Polizei durchsucht Wohnung von Abdul Ballout
12.35 Uhr: Die Polizei hat die Wohnung von Abdul Ballout durchsucht. Eine t-online-Reporterin vor Ort berichtet, dass Polizisten einen Karton mit der Aufschrift „Spusi“ aus dem Wohnhaus in ein Auto tragen. Weitere Polizisten seien noch in der Wohnung, ein Spürhund geht in die Wohnung.

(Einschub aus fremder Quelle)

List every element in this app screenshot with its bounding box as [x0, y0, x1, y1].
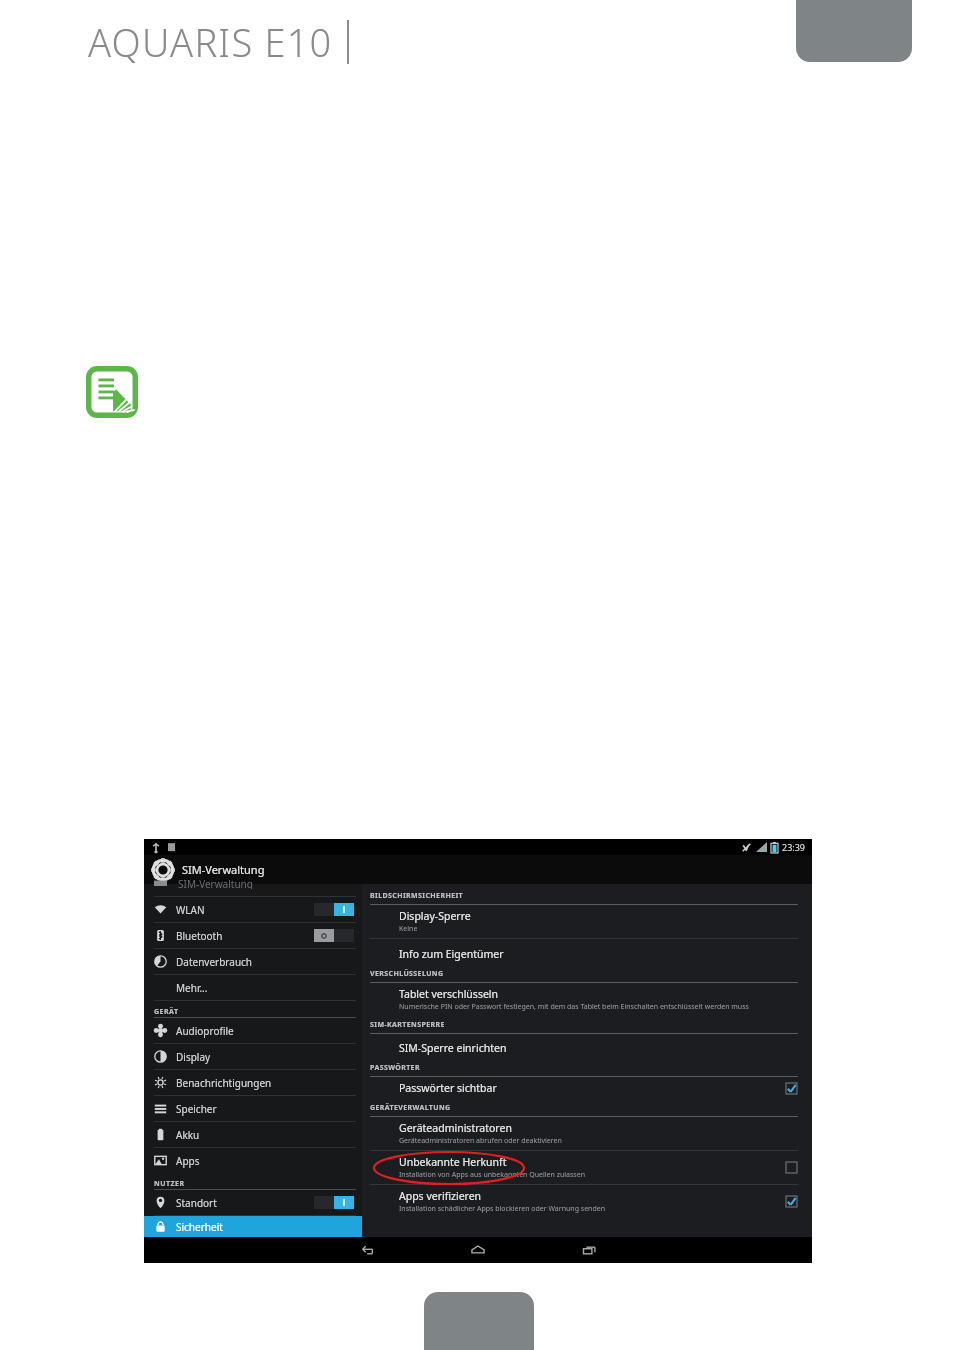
- button[interactable]: Tablet verschlüsseln: [362, 983, 812, 1016]
- staticText: Display-Sperre: [399, 909, 471, 923]
- staticText: GERÄT: [154, 1007, 179, 1017]
- button[interactable]: Apps: [144, 1148, 362, 1173]
- button[interactable]: SIM-Sperre einrichten: [362, 1037, 812, 1059]
- button[interactable]: Apps verifizieren: [362, 1185, 812, 1218]
- staticText: SIM-Sperre einrichten: [399, 1041, 507, 1055]
- button[interactable]: Unbekannte Herkunft: [362, 1151, 812, 1184]
- button[interactable]: Display-Sperre: [362, 905, 812, 938]
- button[interactable]: Back: [352, 1239, 382, 1261]
- button[interactable]: Sicherheit: [144, 1216, 362, 1237]
- staticText: Geräteadministratoren: [399, 1121, 512, 1135]
- staticText: Apps: [176, 1154, 200, 1168]
- staticText: Akku: [176, 1128, 200, 1142]
- staticText: Datenverbrauch: [176, 955, 253, 969]
- staticText: PASSWÖRTER: [370, 1063, 420, 1073]
- staticText: Installation von Apps aus unbekannten Qu…: [399, 1170, 585, 1180]
- button[interactable]: Passwörter sichtbar: [362, 1077, 812, 1099]
- button[interactable]: Audioprofile: [144, 1018, 362, 1043]
- staticText: Audioprofile: [176, 1024, 234, 1038]
- staticText: Passwörter sichtbar: [399, 1081, 497, 1095]
- button[interactable]: [314, 1196, 354, 1209]
- button[interactable]: WLAN: [144, 897, 362, 922]
- button[interactable]: Datenverbrauch: [144, 949, 362, 974]
- staticText: Unbekannte Herkunft: [399, 1155, 507, 1169]
- other: Settings: [152, 859, 174, 881]
- button[interactable]: Unbekannte Herkunft: [785, 1161, 798, 1174]
- staticText: Display: [176, 1050, 211, 1064]
- staticText: SIM-Verwaltung: [178, 877, 253, 889]
- staticText: Sicherheit: [176, 1220, 223, 1234]
- staticText: Benachrichtigungen: [176, 1076, 272, 1090]
- staticText: GERÄTEVERWALTUNG: [370, 1103, 451, 1113]
- button[interactable]: [314, 929, 354, 942]
- button[interactable]: Standort: [144, 1190, 362, 1215]
- button[interactable]: Mehr...: [144, 975, 362, 1000]
- staticText: Speicher: [176, 1102, 217, 1116]
- button[interactable]: Passwörter sichtbar: [785, 1082, 798, 1095]
- staticText: Geräteadministratoren abrufen oder deakt…: [399, 1136, 562, 1146]
- staticText: SIM-KARTENSPERRE: [370, 1020, 445, 1030]
- button[interactable]: Bluetooth: [144, 923, 362, 948]
- button[interactable]: Speicher: [144, 1096, 362, 1121]
- staticText: Tablet verschlüsseln: [399, 987, 499, 1001]
- button[interactable]: Info zum Eigentümer: [362, 943, 812, 965]
- button[interactable]: Geräteadministratoren: [362, 1117, 812, 1150]
- button[interactable]: Settings: [144, 855, 812, 884]
- other: Note: [86, 366, 138, 418]
- button[interactable]: [314, 903, 354, 916]
- staticText: NUTZER: [154, 1179, 185, 1189]
- button[interactable]: Recent apps: [574, 1239, 604, 1261]
- staticText: Numerische PIN oder Passwort festlegen, …: [399, 1002, 749, 1012]
- staticText: Apps verifizieren: [399, 1189, 482, 1203]
- button[interactable]: Benachrichtigungen: [144, 1070, 362, 1095]
- button[interactable]: Akku: [144, 1122, 362, 1147]
- staticText: Standort: [176, 1196, 217, 1210]
- staticText: 23:39: [782, 841, 806, 853]
- staticText: AQUARIS E10: [88, 16, 333, 68]
- button[interactable]: Home: [463, 1239, 493, 1261]
- staticText: BILDSCHIRMSICHERHEIT: [370, 891, 464, 901]
- staticText: VERSCHLÜSSELUNG: [370, 969, 444, 979]
- button[interactable]: Apps verifizieren: [785, 1195, 798, 1208]
- staticText: Keine: [399, 924, 418, 934]
- staticText: WLAN: [176, 903, 205, 917]
- button[interactable]: Display: [144, 1044, 362, 1069]
- staticText: Installation schädlicher Apps blockieren…: [399, 1204, 605, 1214]
- staticText: Mehr...: [176, 981, 208, 995]
- staticText: SIM-Verwaltung: [182, 862, 265, 877]
- staticText: Info zum Eigentümer: [399, 947, 504, 961]
- staticText: Bluetooth: [176, 929, 223, 943]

Verletzte bei CSD-Anschlag: Neuer Stand bei Charité-Patienten
12.20 Uhr: Beim Anschlag auf den CSD haben mehrere Menschen schwere Verletzungen erlitten. Die Charité hat am Mittag einen Überblick zum Zustand der von ihr versorgten Patienten gegeben. „Die Charité hat gestern Nacht acht auf dem CSD verletzte Menschen versorgt, vier konnten inzwischen entlassen werden“, schrieb ein Sprecher des Klinikums. Vier weitere Patienten werden ihm zufolge aktuell auf Intensivstationen behandelt. Es bestehe „zum jetzigen Zeitpunkt keine Lebensgefahr“.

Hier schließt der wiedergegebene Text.